What is being asked: Go through the data and copy each line that holds "Gubernur".

Records from a dataset:
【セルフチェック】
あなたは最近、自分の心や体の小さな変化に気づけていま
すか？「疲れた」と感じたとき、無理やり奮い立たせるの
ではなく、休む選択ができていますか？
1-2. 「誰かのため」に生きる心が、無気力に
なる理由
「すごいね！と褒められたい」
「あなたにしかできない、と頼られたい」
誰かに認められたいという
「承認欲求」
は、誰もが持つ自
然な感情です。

--

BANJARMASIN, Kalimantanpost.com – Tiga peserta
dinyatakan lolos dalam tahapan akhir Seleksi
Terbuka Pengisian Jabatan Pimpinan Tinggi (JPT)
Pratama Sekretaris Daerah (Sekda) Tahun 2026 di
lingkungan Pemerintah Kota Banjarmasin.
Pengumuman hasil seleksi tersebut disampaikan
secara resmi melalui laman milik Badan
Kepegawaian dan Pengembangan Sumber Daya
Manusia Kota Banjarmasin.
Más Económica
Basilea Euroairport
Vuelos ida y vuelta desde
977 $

* * *

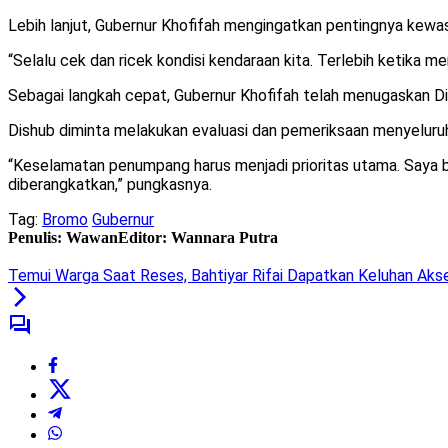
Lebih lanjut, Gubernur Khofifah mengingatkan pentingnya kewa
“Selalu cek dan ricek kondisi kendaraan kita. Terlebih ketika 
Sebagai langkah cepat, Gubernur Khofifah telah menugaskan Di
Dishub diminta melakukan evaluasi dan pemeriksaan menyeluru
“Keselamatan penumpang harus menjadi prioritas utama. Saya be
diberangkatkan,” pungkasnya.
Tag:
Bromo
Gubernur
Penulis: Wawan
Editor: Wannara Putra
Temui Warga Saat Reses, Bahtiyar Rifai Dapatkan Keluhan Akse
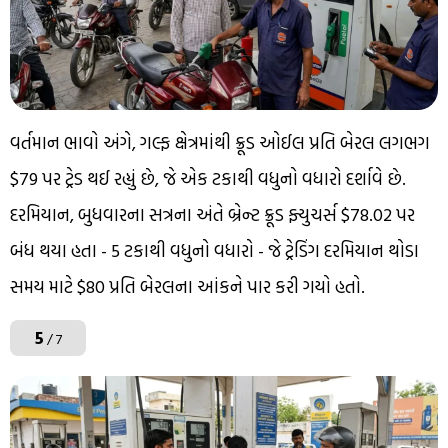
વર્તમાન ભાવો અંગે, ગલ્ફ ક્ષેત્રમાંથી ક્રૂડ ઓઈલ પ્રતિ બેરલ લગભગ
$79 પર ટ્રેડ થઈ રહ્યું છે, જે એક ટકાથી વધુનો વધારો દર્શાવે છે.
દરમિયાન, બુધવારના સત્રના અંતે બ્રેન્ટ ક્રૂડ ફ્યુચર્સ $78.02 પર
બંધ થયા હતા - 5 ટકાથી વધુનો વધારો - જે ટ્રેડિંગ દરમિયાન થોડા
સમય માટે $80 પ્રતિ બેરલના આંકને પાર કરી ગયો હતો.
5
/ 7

Task result:
Lebih lanjut, Gubernur Khofifah mengingatkan pentingnya kewa
Sebagai langkah cepat, Gubernur Khofifah telah menugaskan Di
Gubernur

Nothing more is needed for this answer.